── Recorded data ──
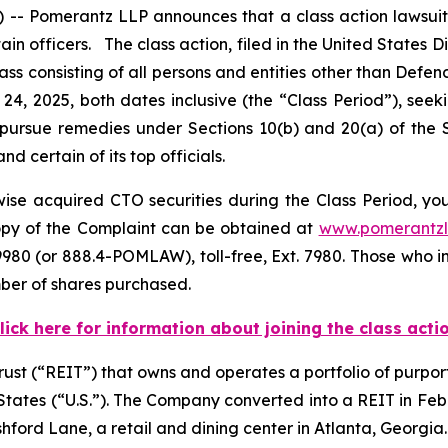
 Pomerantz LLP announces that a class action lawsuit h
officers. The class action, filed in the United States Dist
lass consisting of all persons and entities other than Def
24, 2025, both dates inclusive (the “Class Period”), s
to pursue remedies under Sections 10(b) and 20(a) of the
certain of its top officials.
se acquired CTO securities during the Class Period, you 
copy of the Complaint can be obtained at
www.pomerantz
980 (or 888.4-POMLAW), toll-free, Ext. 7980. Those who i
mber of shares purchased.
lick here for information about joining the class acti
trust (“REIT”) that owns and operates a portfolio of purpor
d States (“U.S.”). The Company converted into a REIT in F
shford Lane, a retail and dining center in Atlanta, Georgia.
───
── Recorded data ──
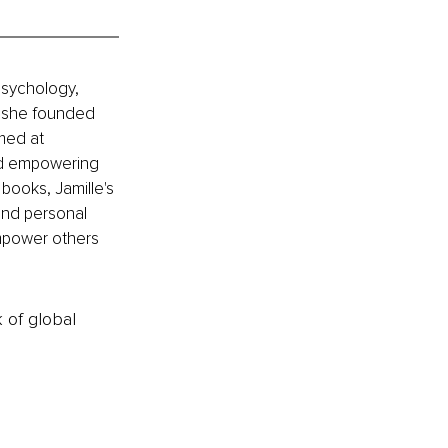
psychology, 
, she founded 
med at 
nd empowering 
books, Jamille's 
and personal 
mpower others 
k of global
───
── Recorded data ──
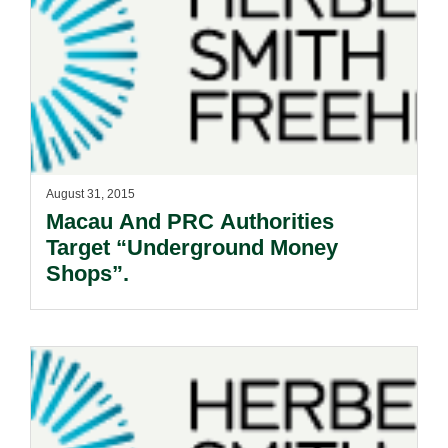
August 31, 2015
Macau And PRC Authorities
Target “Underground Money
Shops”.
───
Repeat word for word the lines above that run from the line containing "Pomerantz LLP announces" through the line containing "24, 2025, both", both ends included, and nothing else.

Output of the task »
 Pomerantz LLP announces that a class action lawsuit h
officers. The class action, filed in the United States Dist
lass consisting of all persons and entities other than Def
24, 2025, both dates inclusive (the “Class Period”), s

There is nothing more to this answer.